Tokyo (Japan) – Nintendo has pushed all the right buttons in the past several months, enabling the gaming giant to surpass the fault-ridden Sony Corporation in market value.
Yesterday, Nintendo made a place on the list of Japan's 10 most valuable companies. It's the first time Nintendo has made the cut, alongside such giants as Toyota and Canon. Shares of Nintendo rose 2 percent which puts total valuation at $53 billion. Sony shares dipped and now have a total value of approximately $52 billion.
Sony has seen significant financial trouble in the past year. With the Playstation 3 launch plagued with production problems, a failure to attract the mainstream crowd to its next-gen platform, and a battery recall eating up legal and financial resources, Sony is in the midst of an ongoing struggle.
Nintendo, meanwhile, has surpassed the short-term expectations of most skeptics. Every month since the Wii's debut last November, it has been the top-selling next-gen console. In May, for the first time, Wii unit sales were more than the PS3 and Xbox 360 combined. Wii and DS games have also dominated top 10 games lists every month so far this year.

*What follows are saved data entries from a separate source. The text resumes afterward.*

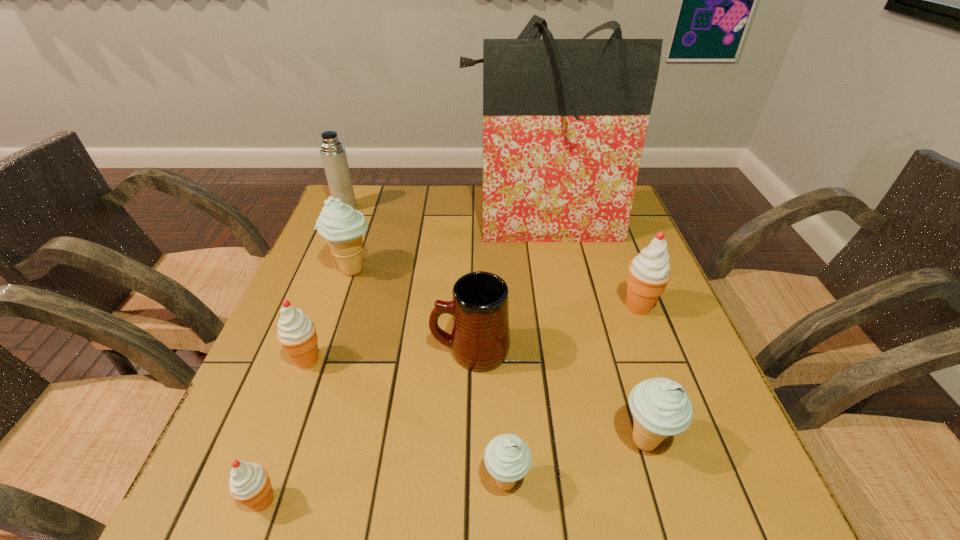 This screenshot has height=540, width=960. I want to click on the second biggest beige icecream, so click(x=661, y=408).

Locate an element on the screen. The height and width of the screenshot is (540, 960). the second beige icecream from left to right is located at coordinates (507, 457).

Identify the location of the fourth icecream from left to right. This screenshot has height=540, width=960. (507, 457).

The height and width of the screenshot is (540, 960). In order to click on the nearest red icecream in this screenshot , I will do `click(249, 483)`.

Locate an element on the screen. vacant area located 0.230m on the front side of the tallest object is located at coordinates (557, 308).

Identify the location of vacant position located 0.160m on the right of the thermos bottle. The width and height of the screenshot is (960, 540). (410, 208).

At what (x,y) coordinates should I click in order to perform the action: click on vacant space situated on the back of the leftmost beige icecream. Please return your answer as a coordinate pair (x, y). The height and width of the screenshot is (540, 960). Looking at the image, I should click on (371, 216).

Where is `vacant space located 0.330m on the left of the rightmost red icecream`? The image size is (960, 540). vacant space located 0.330m on the left of the rightmost red icecream is located at coordinates (476, 307).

With the full console cycle not even a year underway yet, it's still early for Sony. With the upcoming introduction of the PS3's online community Home and more time for developers to become familiar with the console, Sony says it can come back into the foreground like it was with the PS2. However, that also gives time for Microsoft and Nintendo to gain ground on Sony. Though the buzz has moved aside for the newer entrants, Microsoft's Xbox 360 continues to sell well, claiming over 154,000 units last month.